Grant number: 21/12988-7
Support Opportunities:Scholarships in Brazil - Scientific Initiation
Effective date (Start): January 01, 2022
Effective date (End): December 31, 2022
Field of knowledge:Biological Sciences - Morphology - Cytology and Cell Biology
Principal Investigator:Fabiana Henriques Machado de Melo
Grantee:Gustavo Nery de Queiroz
Host Institution: Instituto de Ciências Biomédicas (ICB). Universidade de São Paulo (USP). São Paulo , SP, Brazil

Abstract

The increase in melanoma has been increasing in recent years due to increased life expectancy and greater exposure to ultraviolet rays. Melanoma is an extremely aggressive cancer that has a high rate of metastasis and, consequently, high mortality. Late diagnosis, lack of tumor markers, and inefficiency of available therapies are the main factors associated with high lethality. One of the factors that contribute to melanomagenesis is the accumulation of reactive oxygen species (ROS), which leads to an imbalance in redox signaling and activation of oncogenic pathways. One of the sources of ROS in melanoma is a nitric oxide synthase (NOS), a qualification for the production of nitric oxide when there is a reduction in the bioavailability of tetrahydrobiopterin (BH4), the enzyme's cofactor, a process called decoupling.

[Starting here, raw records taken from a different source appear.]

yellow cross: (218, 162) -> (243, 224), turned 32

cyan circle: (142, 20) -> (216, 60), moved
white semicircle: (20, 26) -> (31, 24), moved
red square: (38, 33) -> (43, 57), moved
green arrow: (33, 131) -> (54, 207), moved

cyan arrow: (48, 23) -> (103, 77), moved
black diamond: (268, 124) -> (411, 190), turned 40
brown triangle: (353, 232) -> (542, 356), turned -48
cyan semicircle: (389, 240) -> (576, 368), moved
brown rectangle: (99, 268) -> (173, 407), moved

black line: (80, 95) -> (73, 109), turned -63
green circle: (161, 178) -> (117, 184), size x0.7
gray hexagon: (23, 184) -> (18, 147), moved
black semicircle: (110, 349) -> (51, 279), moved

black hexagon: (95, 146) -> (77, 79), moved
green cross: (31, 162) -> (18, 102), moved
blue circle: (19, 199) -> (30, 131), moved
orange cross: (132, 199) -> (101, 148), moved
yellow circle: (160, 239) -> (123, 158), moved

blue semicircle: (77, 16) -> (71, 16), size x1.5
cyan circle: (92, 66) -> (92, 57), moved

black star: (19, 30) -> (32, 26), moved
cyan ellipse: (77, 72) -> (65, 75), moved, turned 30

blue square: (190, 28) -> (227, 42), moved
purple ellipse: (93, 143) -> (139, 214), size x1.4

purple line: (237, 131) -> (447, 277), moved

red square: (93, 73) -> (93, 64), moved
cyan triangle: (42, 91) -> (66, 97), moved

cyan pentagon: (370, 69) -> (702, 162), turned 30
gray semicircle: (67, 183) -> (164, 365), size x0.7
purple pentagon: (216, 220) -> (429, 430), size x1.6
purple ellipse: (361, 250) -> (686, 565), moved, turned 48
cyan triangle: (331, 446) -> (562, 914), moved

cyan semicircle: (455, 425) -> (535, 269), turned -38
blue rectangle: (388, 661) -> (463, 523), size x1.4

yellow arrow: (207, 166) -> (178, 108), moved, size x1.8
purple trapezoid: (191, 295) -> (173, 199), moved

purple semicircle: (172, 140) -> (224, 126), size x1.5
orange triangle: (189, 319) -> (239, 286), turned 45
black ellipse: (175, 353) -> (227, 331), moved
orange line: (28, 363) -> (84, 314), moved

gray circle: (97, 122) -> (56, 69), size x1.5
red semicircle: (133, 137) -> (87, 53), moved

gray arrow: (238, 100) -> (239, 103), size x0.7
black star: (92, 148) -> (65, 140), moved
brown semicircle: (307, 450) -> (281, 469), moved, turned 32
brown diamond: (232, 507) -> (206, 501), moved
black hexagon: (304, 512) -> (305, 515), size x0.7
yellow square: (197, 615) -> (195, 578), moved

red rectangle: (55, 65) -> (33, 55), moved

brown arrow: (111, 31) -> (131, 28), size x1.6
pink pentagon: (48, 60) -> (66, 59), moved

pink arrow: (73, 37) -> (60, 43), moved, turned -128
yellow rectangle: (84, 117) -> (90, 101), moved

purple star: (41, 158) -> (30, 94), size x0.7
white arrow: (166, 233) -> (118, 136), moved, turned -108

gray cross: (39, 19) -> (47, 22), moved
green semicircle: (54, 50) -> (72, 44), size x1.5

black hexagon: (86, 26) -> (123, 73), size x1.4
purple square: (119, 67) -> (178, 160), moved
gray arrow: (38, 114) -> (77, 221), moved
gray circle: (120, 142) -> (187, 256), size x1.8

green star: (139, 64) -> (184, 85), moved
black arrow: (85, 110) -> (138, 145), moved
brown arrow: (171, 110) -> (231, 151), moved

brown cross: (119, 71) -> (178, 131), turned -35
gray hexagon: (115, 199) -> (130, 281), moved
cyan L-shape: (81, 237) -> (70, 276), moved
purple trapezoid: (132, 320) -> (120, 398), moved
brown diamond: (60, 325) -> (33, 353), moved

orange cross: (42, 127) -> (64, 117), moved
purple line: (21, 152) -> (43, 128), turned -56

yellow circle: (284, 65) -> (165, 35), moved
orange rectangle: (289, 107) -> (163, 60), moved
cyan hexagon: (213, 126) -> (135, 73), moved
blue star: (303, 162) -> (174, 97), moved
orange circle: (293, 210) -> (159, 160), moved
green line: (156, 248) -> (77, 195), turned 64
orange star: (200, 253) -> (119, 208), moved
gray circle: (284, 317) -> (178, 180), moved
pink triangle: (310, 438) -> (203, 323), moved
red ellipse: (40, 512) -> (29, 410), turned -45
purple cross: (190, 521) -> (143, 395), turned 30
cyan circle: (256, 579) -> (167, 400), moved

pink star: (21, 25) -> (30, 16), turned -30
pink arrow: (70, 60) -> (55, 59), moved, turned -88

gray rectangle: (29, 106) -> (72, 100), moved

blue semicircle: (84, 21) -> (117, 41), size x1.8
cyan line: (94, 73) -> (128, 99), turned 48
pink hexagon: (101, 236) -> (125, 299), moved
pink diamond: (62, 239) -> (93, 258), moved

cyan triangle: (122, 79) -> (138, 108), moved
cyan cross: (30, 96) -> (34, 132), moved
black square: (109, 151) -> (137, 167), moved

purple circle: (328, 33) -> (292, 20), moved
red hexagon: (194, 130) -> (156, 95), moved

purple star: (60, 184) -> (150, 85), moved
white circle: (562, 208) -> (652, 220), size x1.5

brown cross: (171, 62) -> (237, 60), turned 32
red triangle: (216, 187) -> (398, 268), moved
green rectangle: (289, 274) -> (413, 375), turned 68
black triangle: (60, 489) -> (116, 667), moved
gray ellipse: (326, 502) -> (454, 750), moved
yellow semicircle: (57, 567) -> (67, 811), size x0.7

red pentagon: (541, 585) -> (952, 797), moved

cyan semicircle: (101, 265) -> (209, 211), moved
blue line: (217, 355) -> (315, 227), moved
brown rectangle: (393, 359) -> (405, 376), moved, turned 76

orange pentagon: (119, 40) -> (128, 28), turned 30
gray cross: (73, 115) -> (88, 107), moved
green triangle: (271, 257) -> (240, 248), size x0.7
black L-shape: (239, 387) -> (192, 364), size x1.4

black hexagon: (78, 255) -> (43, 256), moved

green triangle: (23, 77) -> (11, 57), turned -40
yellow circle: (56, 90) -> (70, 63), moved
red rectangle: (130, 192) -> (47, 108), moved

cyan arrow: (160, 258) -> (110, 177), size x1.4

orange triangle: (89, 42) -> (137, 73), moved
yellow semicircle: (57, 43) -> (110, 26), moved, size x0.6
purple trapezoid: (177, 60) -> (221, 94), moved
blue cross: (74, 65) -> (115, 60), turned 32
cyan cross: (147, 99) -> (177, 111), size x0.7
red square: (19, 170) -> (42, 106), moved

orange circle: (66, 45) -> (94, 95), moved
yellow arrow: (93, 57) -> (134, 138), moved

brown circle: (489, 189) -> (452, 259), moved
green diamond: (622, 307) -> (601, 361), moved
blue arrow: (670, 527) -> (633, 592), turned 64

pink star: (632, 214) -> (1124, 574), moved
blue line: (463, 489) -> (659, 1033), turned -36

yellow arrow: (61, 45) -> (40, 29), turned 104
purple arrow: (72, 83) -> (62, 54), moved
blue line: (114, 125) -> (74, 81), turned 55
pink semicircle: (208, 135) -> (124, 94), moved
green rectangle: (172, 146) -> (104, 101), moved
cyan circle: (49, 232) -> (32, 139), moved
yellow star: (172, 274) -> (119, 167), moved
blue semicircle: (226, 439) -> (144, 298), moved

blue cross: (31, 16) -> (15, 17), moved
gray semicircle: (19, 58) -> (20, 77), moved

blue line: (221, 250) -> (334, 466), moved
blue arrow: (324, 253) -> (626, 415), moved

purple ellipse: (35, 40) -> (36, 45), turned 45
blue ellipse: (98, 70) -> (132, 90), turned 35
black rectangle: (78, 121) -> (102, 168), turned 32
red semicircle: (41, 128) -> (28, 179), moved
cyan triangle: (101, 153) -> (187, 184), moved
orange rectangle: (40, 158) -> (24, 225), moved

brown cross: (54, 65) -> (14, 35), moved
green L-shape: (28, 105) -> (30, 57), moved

NOS activity in endothelial cells is regulated by integrated components, including the bioavailability of the BH4 cofactor and interaction with caveolin-1, reflected in supramolecular structures of the plasma membrane called caveolae. Caveolin-1 expression is altered without melanoma, contributing positively or negatively in different stages of tumor progression, which seems to be related to differential interaction with other proteins. However, it was not included whether NOS activity could be regulated by caveolin-1 in melanoma. Therefore, the aim of this work is to evaluate the role of caveolin-1 in regulating NOS activity in melanoma.(AU)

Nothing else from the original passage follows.